Интересно, что у Евфимия эстетический аспект перевода имеет большое значение. Возможность «чинного» и «благостройного» перевода с одного языка на другой для него важный аргумент в доказательстве близости языков и культур в целом.

Полемика вокруг языка была теснейшим образом связана с новыми проблемами словесности и книги, возникшими в это время, с новыми тенденциями в словесных искусствах. В последнее время их прекрасно показал в своей монографии А. М. Панченко [538]. Суть их состоит в том, что книга из сакрального носителя святости, из факта религиозно–нравственной жизни человека постепенно превратилась в носителя «внешней мудрости», наук, утилитарной информации.

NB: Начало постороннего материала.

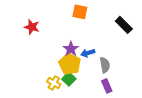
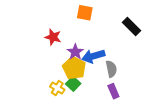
red star: (32, 27) -> (53, 37), moved
blue arrow: (88, 53) -> (93, 56), size x1.5

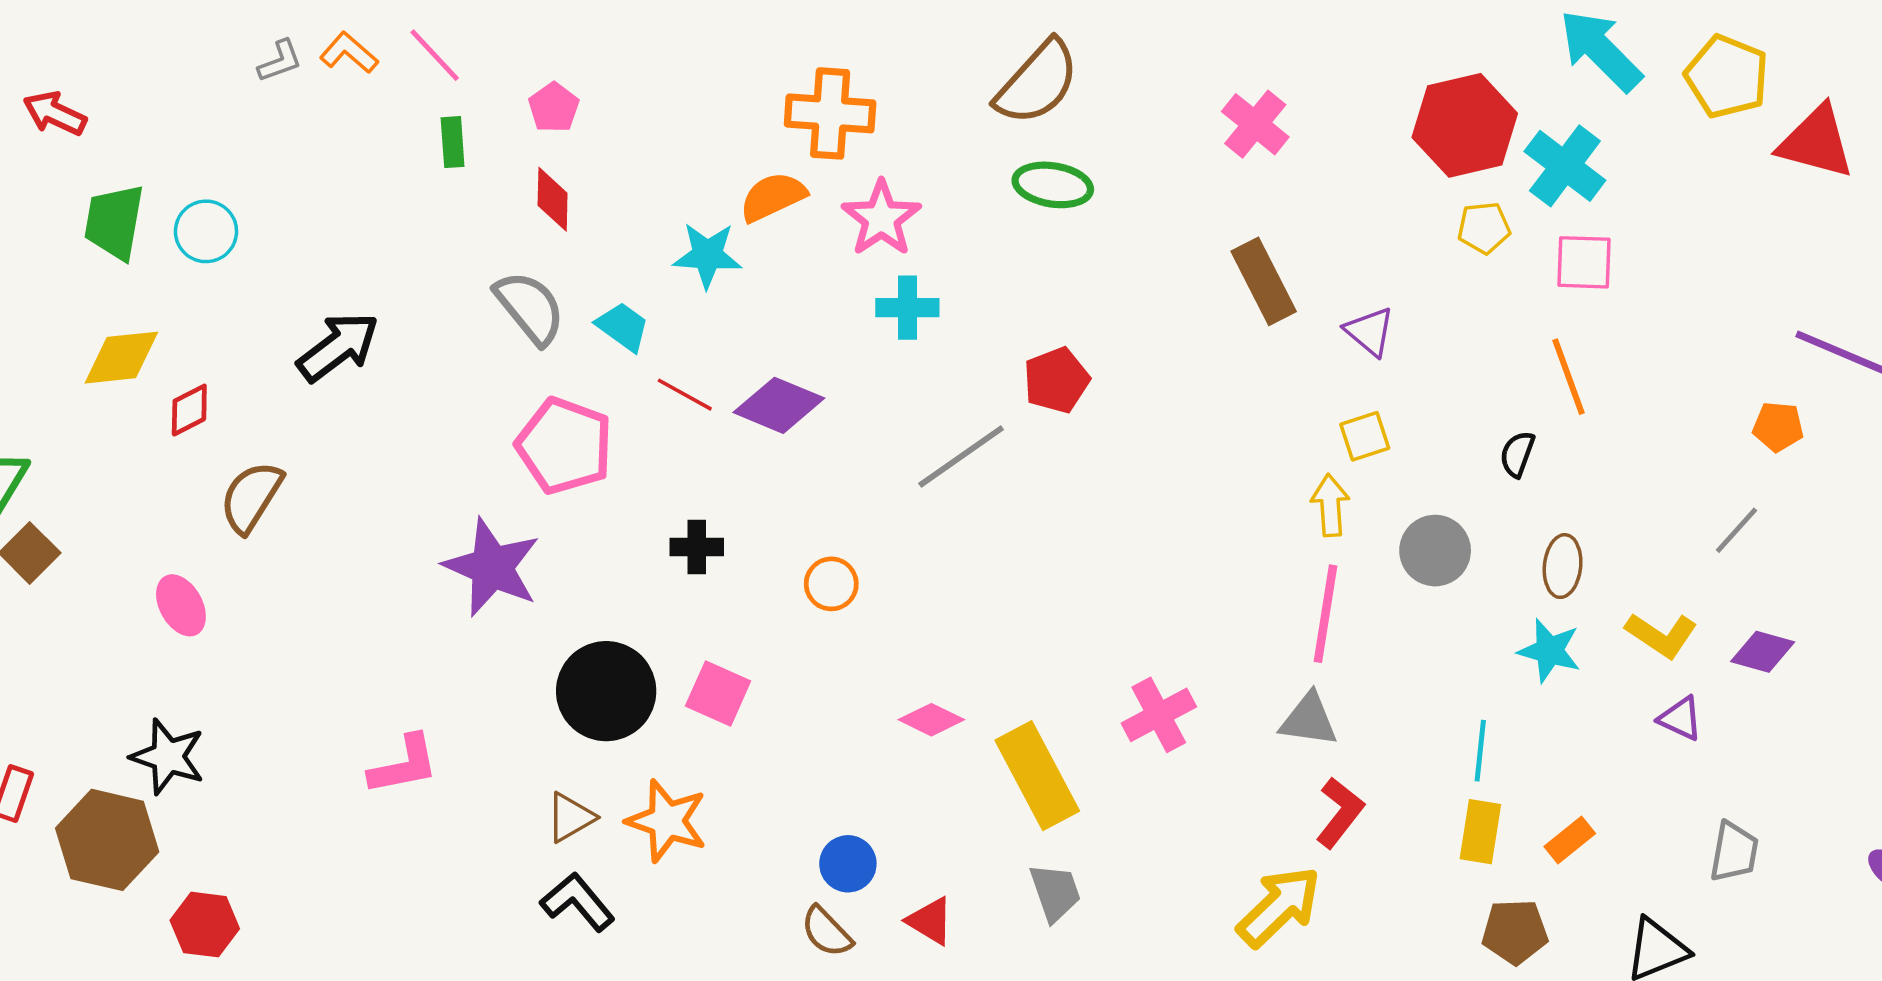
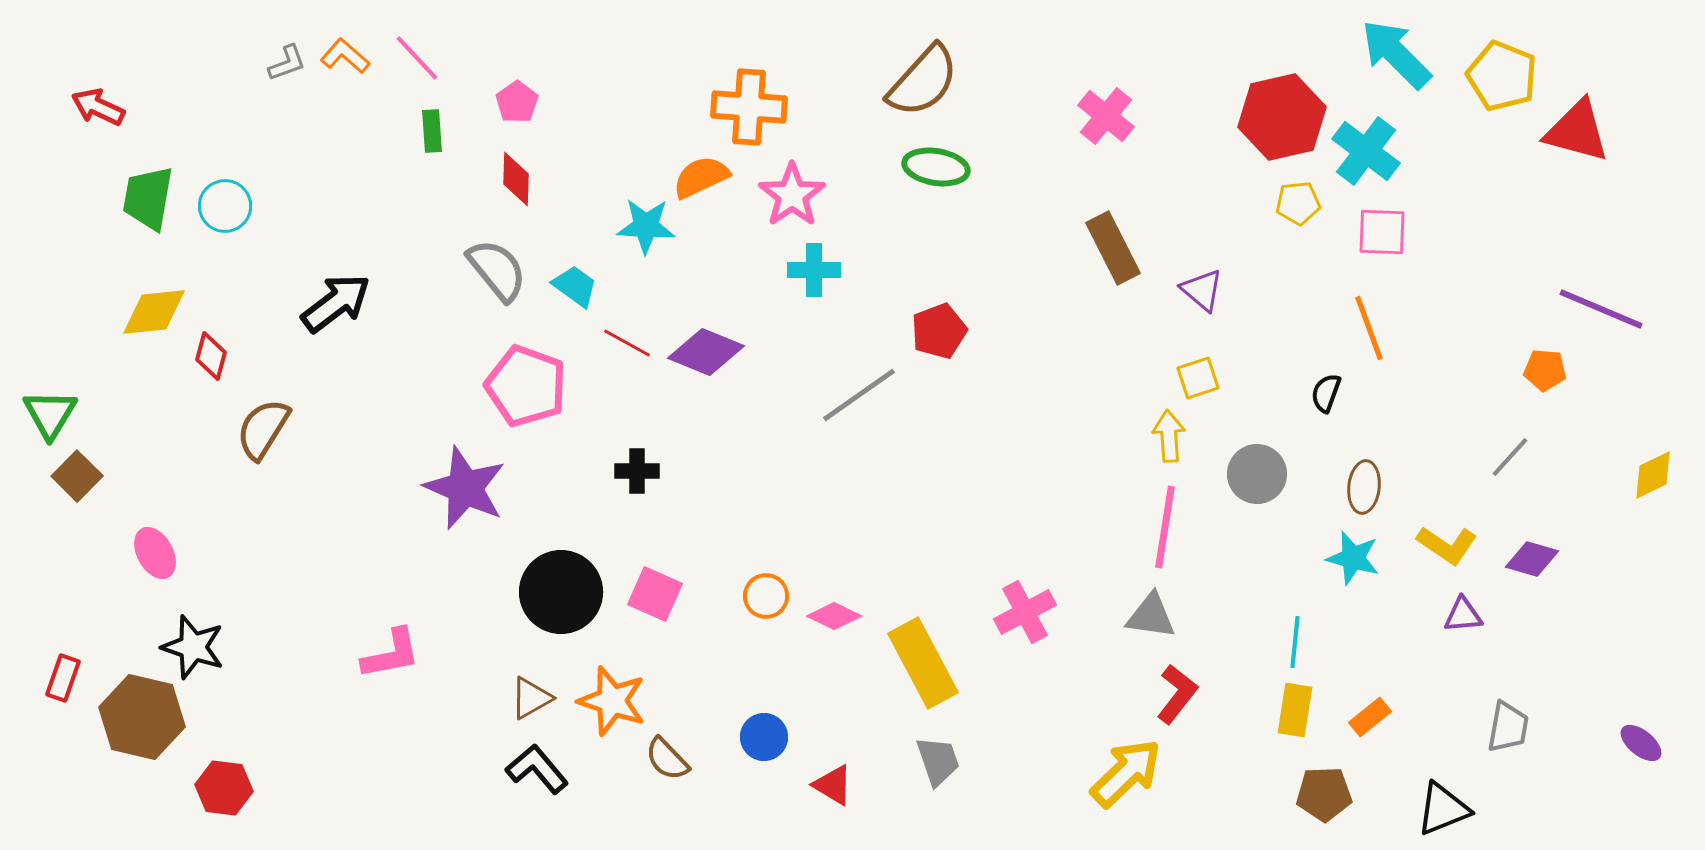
red diamond: (189, 410) -> (211, 356), turned -48
orange circle: (831, 584) -> (766, 596), moved
pink ellipse: (181, 605) -> (155, 553), moved
purple triangle: (1680, 718) -> (1463, 615), turned -30
brown semicircle: (826, 932) -> (667, 759), moved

По представлениям традиционалистов типа Аввакума одна книга могла помочь человеку «спастись», если он, многократно читая ее, проникнет в глубину запечатленных в ней истин и будет следовать им в своей жизни. Частое перечитывание одной книги внесознательно способствовало практическому усвоению ее содержания. «Тем яко да наичастее сию книжицу чтуще, —писал автор «Алфавита духовного», —волею и неволею возбуждати себе ко исполнению Господних заповедей и ко очищению страстей понуждаемся» (ДмР 1, 294). Для средневекового человека книга, как и икона, была неотъемлемой частью его духовно–нравственного бытия.

Сторонники прозападной ориентации России в ХУИ в. восприняли и новоевропейское отношение к книге как к источнику информации, новых и бесчисленных знаний Мудрость стала приравниваться к количеству прочитанных книг. По личным библиотекам судили об образованности человека, о его положении в духовной культуре.

Не случайно именно в это время начинается русская наука о книгах, возникает жанр библиографии. До наших дней сохранилось сочинение под названием «Оглавление книг, кто их сложил», которое издатель середины ХГХ в. Д. Ундольский приписывал Сильвестру Медведеву, а А. И. Соболеве кий в начале нашего века показал несостоятельность этого утверждения и передах титул «отца славяно–русской библиографии» Епифанию Славинецкому. Он же датировал трактат 1665—1666 гг. [539] Для нас в данном случае важно не столько авторство этого интересного сочинения, сколько сам факт его появления в рассматриваемый здесь период.